Dia mengemukakan hal itu menanggapi evaluasi PMK 158/2017 yang dibahas antarasosiasi seperti ALFI dan Indonesian National Shipowners Association (INSA) dengan Ditjen Bea dan Cukai Kementerian Keuangan di Jakarta pada Senin untuk sektor angkutan laut.
Adapun, di sektor angkutan udara dijadwalkan dibahas Ditjen Bea dan Cukai pada Selasa (7/8/2018) di antaranya dengan Indonesia National Air Carriers Association (INACA), International Air Transport Association (IATA), ALFI, dan PT Angkasa Pura II.
Sistem PDE manifes yang baru tersebut, lanjut Yukki, memungkinkan perusahaan jasa pengurusan transportasi (freight forwarding) sebagai non-vessel operating common carrier (NVOCC) dapat mengakses langsung ke sistem di Bea Cukai dan Indonesia National Single Window (INSW) dalam memasukkan data barang impor/ekspor secara elektronik.
Sebelumnya, freight forwarding untuk melakukan perubahan maupun perbaikan dokumen impor dan ekspor secara elektronik harus melalui perusahaan pelayaran dan maskapai penerbangan.
“Kebijakan ini sudah sesuai dengan kesepakatan Asean di bidang logistik,” kata Yukki yang juga Ketua Asean Federation of Forwarders Association (AFFA).
ALFI, ujarnya, menyambut baik evaluasi kebijakan tersebut sebelum diberlakukan secara penuh, sehingga bila diberlakukan secara penuh nantinya tidak mengganggu proses ekspor impor. “Selain itu, sistem PDE manifes juga harus dapat diintegrasikan dengan Asean Single Window (ASW).”
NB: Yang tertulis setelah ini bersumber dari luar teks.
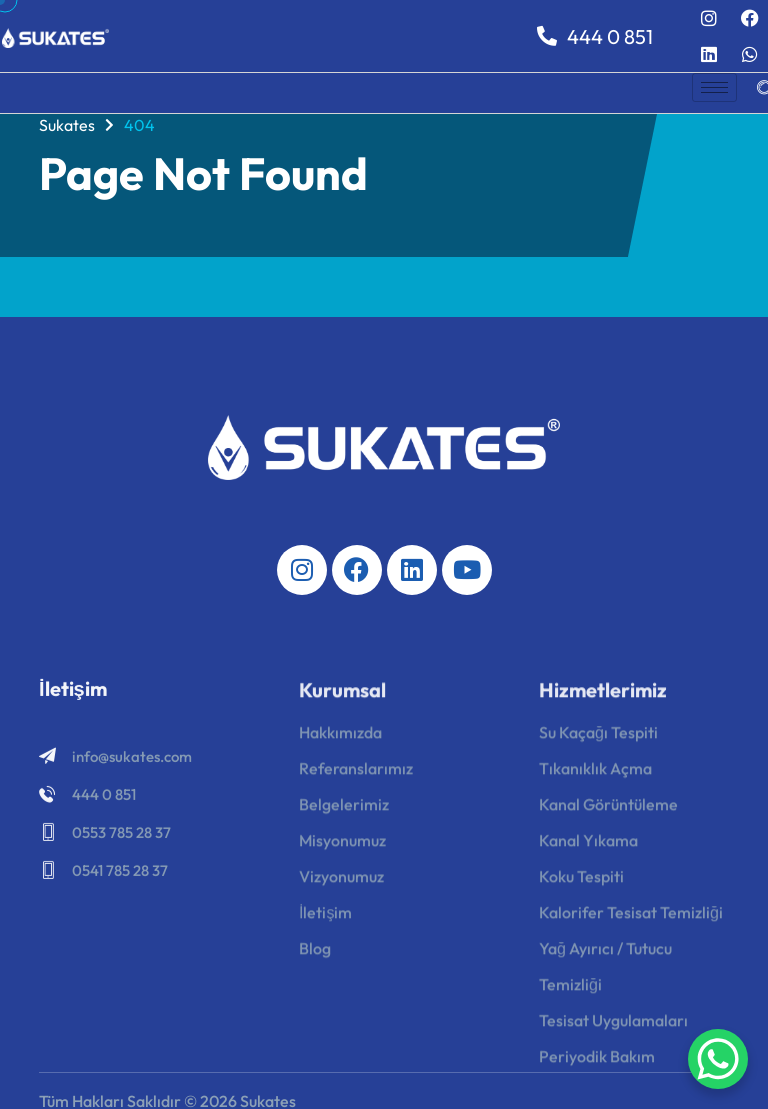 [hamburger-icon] (714, 87)
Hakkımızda (340, 738)
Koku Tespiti (581, 882)
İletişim (325, 918)
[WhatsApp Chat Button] (718, 1059)
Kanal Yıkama (588, 846)
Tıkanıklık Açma (595, 774)
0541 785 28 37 (120, 873)
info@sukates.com (132, 759)
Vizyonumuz (341, 882)
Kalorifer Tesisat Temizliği (631, 918)
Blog (315, 954)
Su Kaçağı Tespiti (598, 738)
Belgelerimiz (344, 810)
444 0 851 (595, 36)
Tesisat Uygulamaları (613, 1026)
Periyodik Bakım (597, 1062)
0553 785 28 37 (121, 835)
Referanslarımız (356, 774)
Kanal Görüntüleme (608, 810)
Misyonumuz (342, 846) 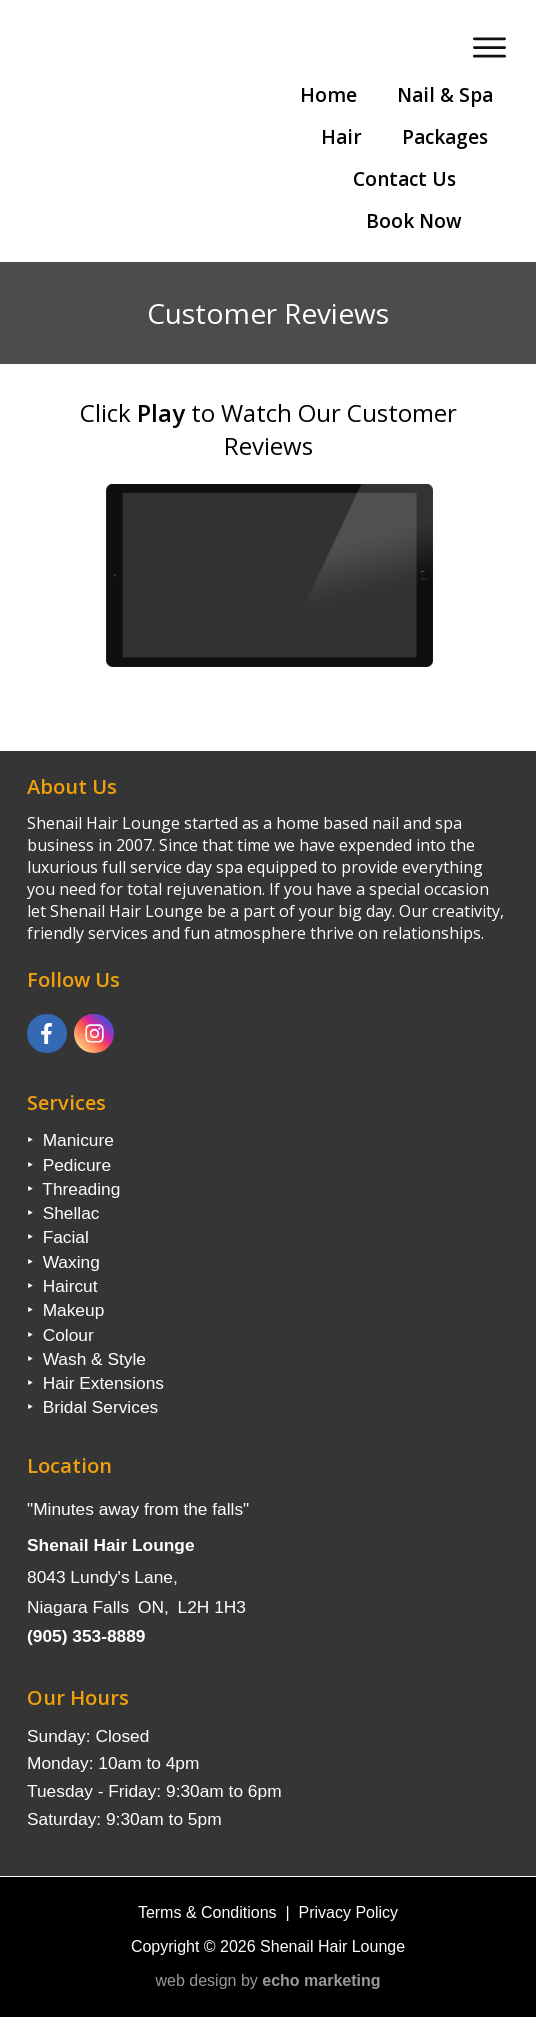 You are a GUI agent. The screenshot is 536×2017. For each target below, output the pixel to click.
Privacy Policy (349, 1912)
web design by (268, 1980)
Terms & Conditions (207, 1912) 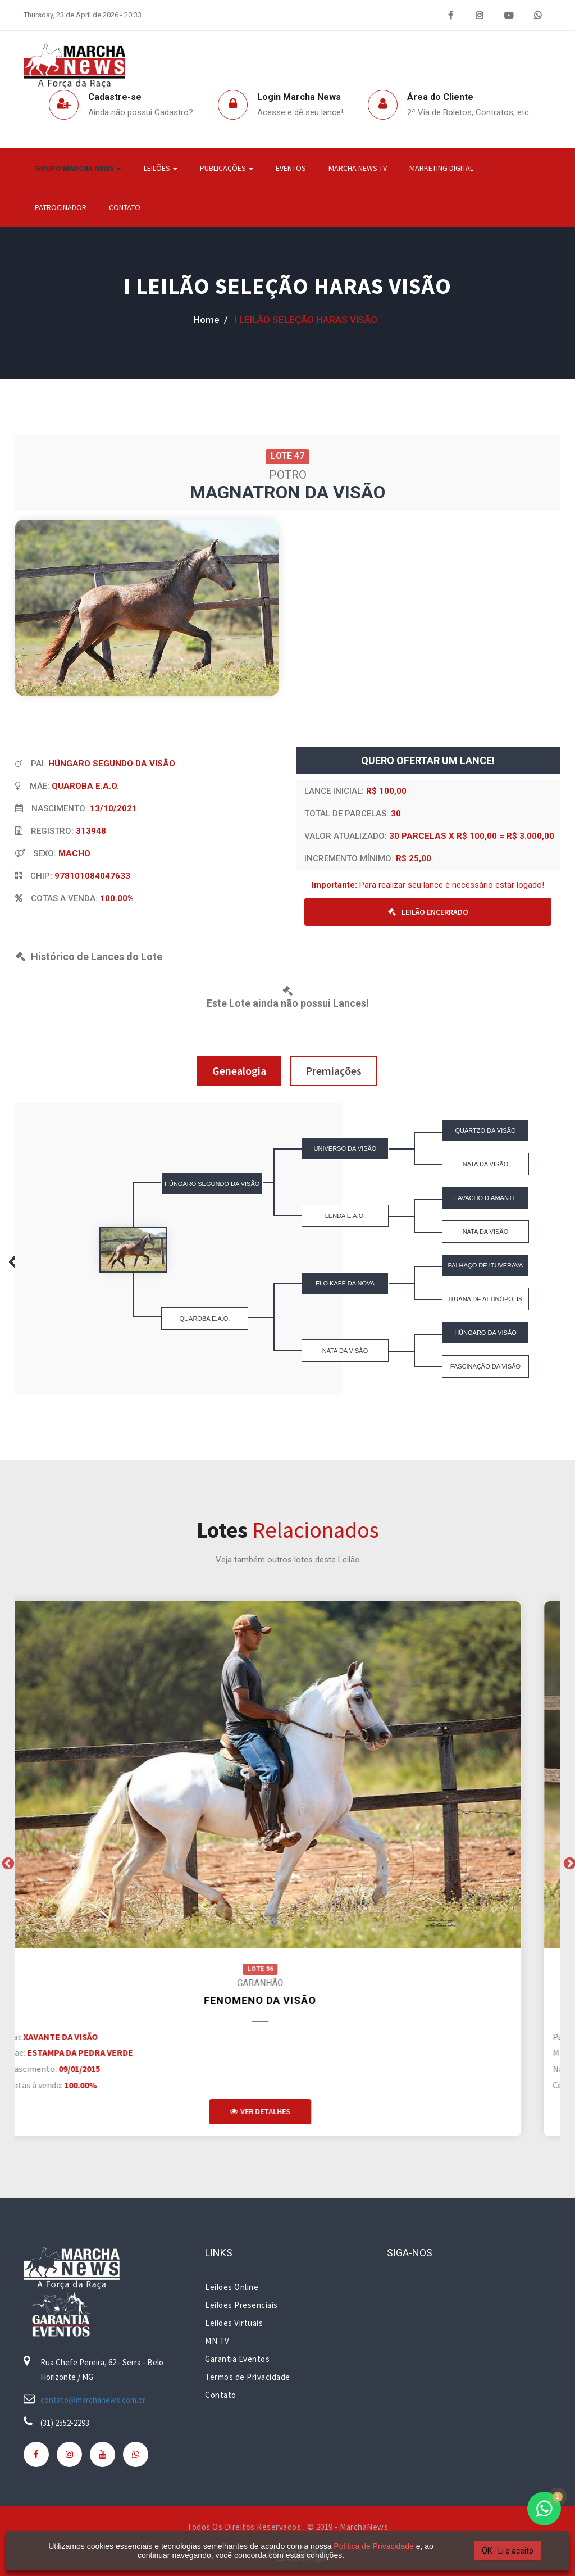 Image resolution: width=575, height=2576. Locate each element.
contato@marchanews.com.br (92, 2400)
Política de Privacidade (373, 2546)
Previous (6, 1862)
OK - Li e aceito (507, 2550)
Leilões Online (231, 2287)
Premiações (333, 1071)
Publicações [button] (226, 168)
Dia menambahkan upaya Ditjen Bea dan Cukai tersebut perlu diikuti kementerian dan lembaga pemerintah terkait, yang terlibat dalam proses perdagangan internasional (ekspor dan impor) sebab kegiatan ekspor dan impor melibatkan 15 kementerian dan tiga lembaga negara.
Yukki menyatakan kebijakan Bea Cukai yang mengarah kepada trade facilitation sudah tepat, sehingga dapat mempercepat proses impor dan ekspor. “Perdagangan internasional akan terakselerasi dengan baik.”
Namun, lanjutnya, dalam hal ini kepedulian instansi Bea Cukai saja tidaklah cukup, melainkan harus juga diikuti kementerian lainnya terutama Perhubungan; Perdagangan; Perindustrian; Pertanian; Kelautan dan Perikanan; Kehutanan; Kesehatan; Kemenhankam; Kominfo; Kemen Lingkungan Hidup; kemudian institusi seperti Badan Pengawas Tenaga Nuklir (Bapeten); Polri; Bank Indonesia; Badan Karantina Hewan, Ikan, dan Tumbuhan; serta Badan Pengawas Obat dan Makanan.